Ness is determined that the conversation her film started will continue in various forms through a local “Impact Campaign.” To that end, Charm City is being used by the Baltimore Community Mediation Center to facilitate gatherings of police and young people, as was shown in one of the movie’s scenes. The Baltimore Police Department is using the film as part of its cadet training, and the Safe Streets program is incorporating the film in its successful violence-interruption initiatives. Ness is still connected to Mr. C, supporting his efforts to work with youth who are incarcerated.
Ness has been gratified by the film’s reception – first, by the individuals whose lives were portrayed in it; then, by the city of Baltimore; and finally, by a national audience. Charm City, which is distributed by PBS, continues to open in cities around the country and will receive wider exposure when it is broadcast as part of PBS’ “Independent Lens” series in April.
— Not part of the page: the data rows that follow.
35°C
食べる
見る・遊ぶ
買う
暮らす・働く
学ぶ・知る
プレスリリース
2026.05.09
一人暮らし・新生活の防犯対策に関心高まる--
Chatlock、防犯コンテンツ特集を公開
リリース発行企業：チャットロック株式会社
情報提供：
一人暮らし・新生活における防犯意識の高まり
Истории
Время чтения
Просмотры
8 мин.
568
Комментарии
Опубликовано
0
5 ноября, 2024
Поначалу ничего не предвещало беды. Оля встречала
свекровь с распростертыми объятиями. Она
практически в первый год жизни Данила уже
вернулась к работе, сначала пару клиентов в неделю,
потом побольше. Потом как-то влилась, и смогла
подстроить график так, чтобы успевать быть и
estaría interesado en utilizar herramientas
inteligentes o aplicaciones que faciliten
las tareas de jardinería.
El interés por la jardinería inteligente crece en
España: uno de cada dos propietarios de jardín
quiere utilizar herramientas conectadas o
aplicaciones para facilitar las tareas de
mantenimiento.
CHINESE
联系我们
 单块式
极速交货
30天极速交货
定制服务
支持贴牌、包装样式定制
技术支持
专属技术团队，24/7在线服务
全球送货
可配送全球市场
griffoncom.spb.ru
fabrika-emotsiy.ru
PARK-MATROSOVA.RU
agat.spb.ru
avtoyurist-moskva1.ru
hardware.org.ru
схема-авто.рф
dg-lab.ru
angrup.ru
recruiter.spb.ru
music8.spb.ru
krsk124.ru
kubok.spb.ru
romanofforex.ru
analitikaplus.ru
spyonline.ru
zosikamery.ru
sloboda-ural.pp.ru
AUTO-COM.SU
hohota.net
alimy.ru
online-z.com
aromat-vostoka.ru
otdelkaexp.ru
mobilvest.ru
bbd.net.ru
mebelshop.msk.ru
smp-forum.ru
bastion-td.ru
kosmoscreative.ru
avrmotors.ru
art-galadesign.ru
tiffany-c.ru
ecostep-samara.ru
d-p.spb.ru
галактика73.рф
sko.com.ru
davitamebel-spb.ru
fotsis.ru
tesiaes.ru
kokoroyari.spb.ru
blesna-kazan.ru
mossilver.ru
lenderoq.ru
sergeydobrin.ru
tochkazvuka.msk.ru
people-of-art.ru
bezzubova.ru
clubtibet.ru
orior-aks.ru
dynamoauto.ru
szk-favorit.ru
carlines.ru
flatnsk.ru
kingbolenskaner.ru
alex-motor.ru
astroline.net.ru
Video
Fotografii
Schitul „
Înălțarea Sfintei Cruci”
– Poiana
A native New Yorker whose company, Big Mouth Productions, is based in Brooklyn, Ness is a two-time Emmy, Peabody, and DuPont Award-winning filmmaker. Her previous work as a director and/or producer has delved into social issues such as reproductive health care and war crimes. She is the producer on two films that are currently in the works.
Documentary filmmakers frequently work with fiscal sponsors, which allows them to accept grants and tax-deductible donations without having their own 501(c)3 tax designation. Ness says she chose Strong City as her fiscal sponsor for the same reason that she made sure to hire local camera, light, and sound technicians: “It was important for us to keep the funding in Baltimore as much as possible, and we felt the right thing was to find a local fiscal sponsor to partner with. It’s a critical relationship that enables us to do our work as social justice filmmakers.”
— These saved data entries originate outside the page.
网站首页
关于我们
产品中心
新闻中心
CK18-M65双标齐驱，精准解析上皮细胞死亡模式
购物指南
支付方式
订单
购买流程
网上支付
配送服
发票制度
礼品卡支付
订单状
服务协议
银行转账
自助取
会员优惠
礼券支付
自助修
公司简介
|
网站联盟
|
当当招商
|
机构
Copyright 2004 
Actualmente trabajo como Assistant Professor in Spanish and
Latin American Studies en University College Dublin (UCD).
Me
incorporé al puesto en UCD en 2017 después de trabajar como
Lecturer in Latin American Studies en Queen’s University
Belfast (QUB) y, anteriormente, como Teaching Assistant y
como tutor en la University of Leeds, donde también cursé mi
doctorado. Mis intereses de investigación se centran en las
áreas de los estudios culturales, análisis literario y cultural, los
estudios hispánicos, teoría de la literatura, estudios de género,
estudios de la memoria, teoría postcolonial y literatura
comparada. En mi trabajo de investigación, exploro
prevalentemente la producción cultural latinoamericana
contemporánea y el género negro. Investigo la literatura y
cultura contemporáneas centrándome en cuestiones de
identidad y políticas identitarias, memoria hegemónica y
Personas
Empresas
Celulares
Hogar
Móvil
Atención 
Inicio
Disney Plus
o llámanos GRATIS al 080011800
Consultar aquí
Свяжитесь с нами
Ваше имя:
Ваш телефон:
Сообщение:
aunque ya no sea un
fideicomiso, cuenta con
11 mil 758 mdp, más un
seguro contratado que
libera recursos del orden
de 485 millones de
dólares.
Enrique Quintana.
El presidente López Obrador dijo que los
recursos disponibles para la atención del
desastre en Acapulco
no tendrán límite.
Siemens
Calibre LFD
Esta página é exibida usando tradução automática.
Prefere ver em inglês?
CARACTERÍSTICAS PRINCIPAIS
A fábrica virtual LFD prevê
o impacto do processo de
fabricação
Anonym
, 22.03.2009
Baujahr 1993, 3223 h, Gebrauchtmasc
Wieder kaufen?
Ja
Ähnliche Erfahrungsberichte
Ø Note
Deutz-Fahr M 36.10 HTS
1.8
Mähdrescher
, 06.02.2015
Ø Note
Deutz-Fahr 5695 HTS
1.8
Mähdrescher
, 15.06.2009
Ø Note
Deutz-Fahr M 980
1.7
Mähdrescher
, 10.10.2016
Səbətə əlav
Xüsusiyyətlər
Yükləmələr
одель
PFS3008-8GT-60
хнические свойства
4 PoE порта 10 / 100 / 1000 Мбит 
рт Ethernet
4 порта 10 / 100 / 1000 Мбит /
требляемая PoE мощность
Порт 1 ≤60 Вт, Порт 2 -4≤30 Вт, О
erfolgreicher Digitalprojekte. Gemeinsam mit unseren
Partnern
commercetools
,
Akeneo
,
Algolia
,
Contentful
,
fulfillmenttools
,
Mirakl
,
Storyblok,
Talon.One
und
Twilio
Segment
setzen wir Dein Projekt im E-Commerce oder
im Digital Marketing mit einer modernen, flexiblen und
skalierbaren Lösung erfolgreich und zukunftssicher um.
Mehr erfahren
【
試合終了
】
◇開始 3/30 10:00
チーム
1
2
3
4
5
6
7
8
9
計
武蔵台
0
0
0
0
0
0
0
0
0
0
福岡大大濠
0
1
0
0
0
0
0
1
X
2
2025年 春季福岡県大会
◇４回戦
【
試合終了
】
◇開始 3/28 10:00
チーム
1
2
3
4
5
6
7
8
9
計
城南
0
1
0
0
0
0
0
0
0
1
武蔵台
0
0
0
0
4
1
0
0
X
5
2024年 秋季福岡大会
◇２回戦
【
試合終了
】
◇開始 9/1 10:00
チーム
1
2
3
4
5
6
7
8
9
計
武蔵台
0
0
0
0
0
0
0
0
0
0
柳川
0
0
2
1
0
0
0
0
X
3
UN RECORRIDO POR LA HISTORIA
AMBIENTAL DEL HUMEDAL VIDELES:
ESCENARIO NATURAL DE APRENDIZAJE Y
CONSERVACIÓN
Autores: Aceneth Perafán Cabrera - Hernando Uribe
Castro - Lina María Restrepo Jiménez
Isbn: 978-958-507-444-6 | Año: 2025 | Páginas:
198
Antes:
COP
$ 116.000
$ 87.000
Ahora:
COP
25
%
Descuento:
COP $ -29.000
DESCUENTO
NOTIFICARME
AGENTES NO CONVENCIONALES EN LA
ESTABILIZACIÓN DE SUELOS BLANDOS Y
For Ness, the association with Strong City – which has done community-based work in Baltimore for 50 years and has been ramping up its fiscal sponsorship program – was another source of local collaboration. There were other connections: Bouadjemi had a previous relationship with Strong City as her fiscal sponsor; and Fagan Harris, whose organization Baltimore Corps is fiscally sponsored by Strong City, joined the project as an executive producer.
One difference between Charm City and the way some fiction and nonfiction works have portrayed the reality of Baltimore’s streets is that Ness’ film leaves plenty of room for hope, even in the face of a brutal system. Some of what happens in Charm City is absolutely devastating – and yet, she shows that the cycle of violence and heartbreak can be ended. When a group of social workers attended a screening at the SNF Parkway, one of them stood up at the Q&A afterward and said, “my faith [in my work] is renewed.”
Although Charm City does not shy away from the horrors of the streets, “We found that audiences feel hopeful when they leave the theater,” Ness says. “I have a fundamental belief that individual action does matter, that people can make a difference … We have to figure out how to support the Mr. C’s. How do you continue to support people who are fighting the root causes of violence, so the police are needed less?
“As Councilman Brandon Scott says [in the film], we have chosen to use the criminal justice system to deal with everything we can’t figure out how to fix: mental illness, poverty, addiction. We’re shining a light on alternatives to the criminal justice system in the film.”